その後、時代が変わるにつれて、現在では交通安全や家内安全を祈願する参拝者が多く訪れるようになりました。
地元では「金毘羅さん(こんぴらさん)」の愛称で親しまれるようになり、大晦日やお正月には特に多くの参拝者で賑わっています。
令和3年には、33年に一度の本尊・薬師如来と金毘羅大権現の御開帳が行われ、この貴重な機会を一目見ようと、さらに多くの参拝者が満願寺を訪れました。

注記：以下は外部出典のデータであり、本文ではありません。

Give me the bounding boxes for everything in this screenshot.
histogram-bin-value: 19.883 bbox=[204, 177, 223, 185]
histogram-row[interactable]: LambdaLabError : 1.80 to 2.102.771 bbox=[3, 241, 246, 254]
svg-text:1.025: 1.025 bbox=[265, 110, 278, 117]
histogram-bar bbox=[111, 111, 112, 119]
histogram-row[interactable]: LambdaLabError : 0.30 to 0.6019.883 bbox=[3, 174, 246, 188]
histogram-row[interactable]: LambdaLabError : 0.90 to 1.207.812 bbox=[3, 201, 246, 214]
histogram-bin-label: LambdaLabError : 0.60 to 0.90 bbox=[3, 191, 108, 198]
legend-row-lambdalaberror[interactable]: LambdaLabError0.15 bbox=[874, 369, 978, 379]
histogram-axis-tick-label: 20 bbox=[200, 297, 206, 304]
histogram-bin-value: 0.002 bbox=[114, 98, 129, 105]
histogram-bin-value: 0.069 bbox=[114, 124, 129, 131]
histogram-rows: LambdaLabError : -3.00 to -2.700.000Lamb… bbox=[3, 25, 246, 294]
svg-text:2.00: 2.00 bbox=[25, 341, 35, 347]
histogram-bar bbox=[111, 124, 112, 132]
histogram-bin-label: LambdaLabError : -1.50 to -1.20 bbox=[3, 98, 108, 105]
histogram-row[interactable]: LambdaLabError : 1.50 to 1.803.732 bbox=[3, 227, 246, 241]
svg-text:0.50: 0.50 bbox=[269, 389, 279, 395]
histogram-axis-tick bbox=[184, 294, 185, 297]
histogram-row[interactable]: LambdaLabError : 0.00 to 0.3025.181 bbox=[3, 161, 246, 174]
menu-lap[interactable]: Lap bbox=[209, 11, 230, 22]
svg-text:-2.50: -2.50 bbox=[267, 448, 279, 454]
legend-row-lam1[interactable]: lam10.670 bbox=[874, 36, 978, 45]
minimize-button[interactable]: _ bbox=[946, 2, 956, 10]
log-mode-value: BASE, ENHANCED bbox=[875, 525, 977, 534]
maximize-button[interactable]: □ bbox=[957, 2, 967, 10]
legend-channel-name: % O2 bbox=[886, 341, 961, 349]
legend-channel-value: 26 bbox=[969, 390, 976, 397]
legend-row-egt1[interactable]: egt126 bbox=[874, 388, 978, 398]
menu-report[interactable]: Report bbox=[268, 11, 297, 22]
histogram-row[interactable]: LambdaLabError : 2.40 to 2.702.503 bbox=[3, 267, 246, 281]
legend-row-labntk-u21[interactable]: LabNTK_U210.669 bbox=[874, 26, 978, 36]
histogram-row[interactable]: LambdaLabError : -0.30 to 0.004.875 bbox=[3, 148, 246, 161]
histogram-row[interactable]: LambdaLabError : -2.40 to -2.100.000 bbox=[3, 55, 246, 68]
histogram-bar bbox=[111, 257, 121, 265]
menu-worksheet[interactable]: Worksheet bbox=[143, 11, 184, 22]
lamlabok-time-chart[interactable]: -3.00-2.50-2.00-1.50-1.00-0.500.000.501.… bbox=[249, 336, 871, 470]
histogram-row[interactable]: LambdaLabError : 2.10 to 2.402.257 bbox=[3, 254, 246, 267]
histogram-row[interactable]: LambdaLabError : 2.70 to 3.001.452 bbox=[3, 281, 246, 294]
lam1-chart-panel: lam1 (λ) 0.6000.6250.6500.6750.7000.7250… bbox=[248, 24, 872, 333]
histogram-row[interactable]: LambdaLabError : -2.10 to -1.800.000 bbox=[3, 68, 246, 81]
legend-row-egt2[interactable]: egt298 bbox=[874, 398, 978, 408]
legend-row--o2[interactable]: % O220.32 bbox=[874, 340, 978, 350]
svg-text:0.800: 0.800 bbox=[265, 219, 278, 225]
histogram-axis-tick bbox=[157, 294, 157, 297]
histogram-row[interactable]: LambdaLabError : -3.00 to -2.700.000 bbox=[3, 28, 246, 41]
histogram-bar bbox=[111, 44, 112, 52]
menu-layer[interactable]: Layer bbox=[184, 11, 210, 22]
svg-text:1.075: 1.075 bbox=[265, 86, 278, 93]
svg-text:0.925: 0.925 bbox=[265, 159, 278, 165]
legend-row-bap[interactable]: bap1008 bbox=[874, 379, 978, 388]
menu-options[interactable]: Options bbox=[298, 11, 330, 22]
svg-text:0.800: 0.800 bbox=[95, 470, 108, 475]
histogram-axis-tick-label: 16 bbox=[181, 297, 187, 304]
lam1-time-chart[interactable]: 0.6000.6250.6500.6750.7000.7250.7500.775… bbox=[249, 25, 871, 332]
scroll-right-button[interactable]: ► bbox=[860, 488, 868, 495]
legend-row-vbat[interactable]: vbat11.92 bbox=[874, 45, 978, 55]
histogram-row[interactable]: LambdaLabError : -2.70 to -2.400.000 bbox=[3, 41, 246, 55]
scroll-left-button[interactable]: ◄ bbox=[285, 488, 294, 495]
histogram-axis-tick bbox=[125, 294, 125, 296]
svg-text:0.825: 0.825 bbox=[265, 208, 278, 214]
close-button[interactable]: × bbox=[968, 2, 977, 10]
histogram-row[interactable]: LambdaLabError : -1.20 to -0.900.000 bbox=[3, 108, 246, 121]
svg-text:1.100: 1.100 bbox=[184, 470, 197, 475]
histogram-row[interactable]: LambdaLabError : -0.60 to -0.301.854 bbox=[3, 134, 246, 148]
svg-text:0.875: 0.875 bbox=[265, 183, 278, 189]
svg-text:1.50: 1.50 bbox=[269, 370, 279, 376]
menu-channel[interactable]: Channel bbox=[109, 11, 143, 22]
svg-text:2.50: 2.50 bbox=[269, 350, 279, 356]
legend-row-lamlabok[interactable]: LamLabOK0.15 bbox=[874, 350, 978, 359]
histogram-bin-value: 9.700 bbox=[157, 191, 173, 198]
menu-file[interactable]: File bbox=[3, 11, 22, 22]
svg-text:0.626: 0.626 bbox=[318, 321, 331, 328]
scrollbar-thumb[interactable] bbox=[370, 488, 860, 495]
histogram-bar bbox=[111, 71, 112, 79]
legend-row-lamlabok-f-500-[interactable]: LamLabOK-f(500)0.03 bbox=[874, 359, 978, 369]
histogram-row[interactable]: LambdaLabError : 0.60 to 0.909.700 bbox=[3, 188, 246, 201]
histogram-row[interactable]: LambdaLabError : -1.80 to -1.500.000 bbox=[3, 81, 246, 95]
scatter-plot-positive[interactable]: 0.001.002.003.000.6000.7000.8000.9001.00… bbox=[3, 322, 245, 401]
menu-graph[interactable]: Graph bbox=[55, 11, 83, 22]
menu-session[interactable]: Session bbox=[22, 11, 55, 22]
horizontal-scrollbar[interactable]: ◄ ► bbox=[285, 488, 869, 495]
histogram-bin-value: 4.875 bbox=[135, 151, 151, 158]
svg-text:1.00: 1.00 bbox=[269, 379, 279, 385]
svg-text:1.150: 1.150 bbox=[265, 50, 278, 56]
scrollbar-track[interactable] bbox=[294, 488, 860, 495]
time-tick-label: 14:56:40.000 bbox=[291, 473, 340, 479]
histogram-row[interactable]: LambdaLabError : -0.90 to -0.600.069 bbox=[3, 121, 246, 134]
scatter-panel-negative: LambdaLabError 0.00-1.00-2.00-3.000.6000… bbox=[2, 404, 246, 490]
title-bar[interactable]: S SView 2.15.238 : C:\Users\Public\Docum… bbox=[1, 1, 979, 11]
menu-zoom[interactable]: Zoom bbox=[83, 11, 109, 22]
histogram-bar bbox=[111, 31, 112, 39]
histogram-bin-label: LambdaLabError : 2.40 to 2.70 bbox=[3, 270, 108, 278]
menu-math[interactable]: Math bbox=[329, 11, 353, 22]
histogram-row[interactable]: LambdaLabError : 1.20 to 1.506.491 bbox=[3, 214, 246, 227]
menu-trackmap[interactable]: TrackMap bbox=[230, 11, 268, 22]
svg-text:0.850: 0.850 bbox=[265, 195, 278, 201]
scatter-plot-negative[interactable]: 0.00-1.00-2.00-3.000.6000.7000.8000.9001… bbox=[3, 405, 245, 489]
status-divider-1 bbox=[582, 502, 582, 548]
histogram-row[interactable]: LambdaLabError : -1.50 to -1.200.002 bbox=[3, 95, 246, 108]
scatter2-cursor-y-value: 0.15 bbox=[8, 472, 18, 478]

厄除けや無病息災、家族の安寧を願って境内を訪れる人々の姿は、今も昔も変わらず、この地の信仰の灯を静かに、しかし力強く守り続けています。
金毘羅宮の尊像と院号の伝承
満願寺には、院号と金毘羅宮の尊像にまつわる、不思議な伝承が伝えられています。
慶長年間(1596〜1615年)、満願寺の近くに住んでいた鍛冶屋が、ある夜、突如として雷鳴のような轟音を耳にしました。
その音は七日七晩にわたって鳴り響き、近隣の人々も恐れをなして、誰ひとり近づくことができなかったといいます。
やがて雷鳴がやんだ後、満願寺の住職が恐る恐る現場を訪れると、そこには金色に輝く幣(ぬさ)が置かれていました。
住職はそれを目にして、「これは天から金色の神聖な幣が授けられたものに違いない」と深く感動し、何度も伏して拝みました。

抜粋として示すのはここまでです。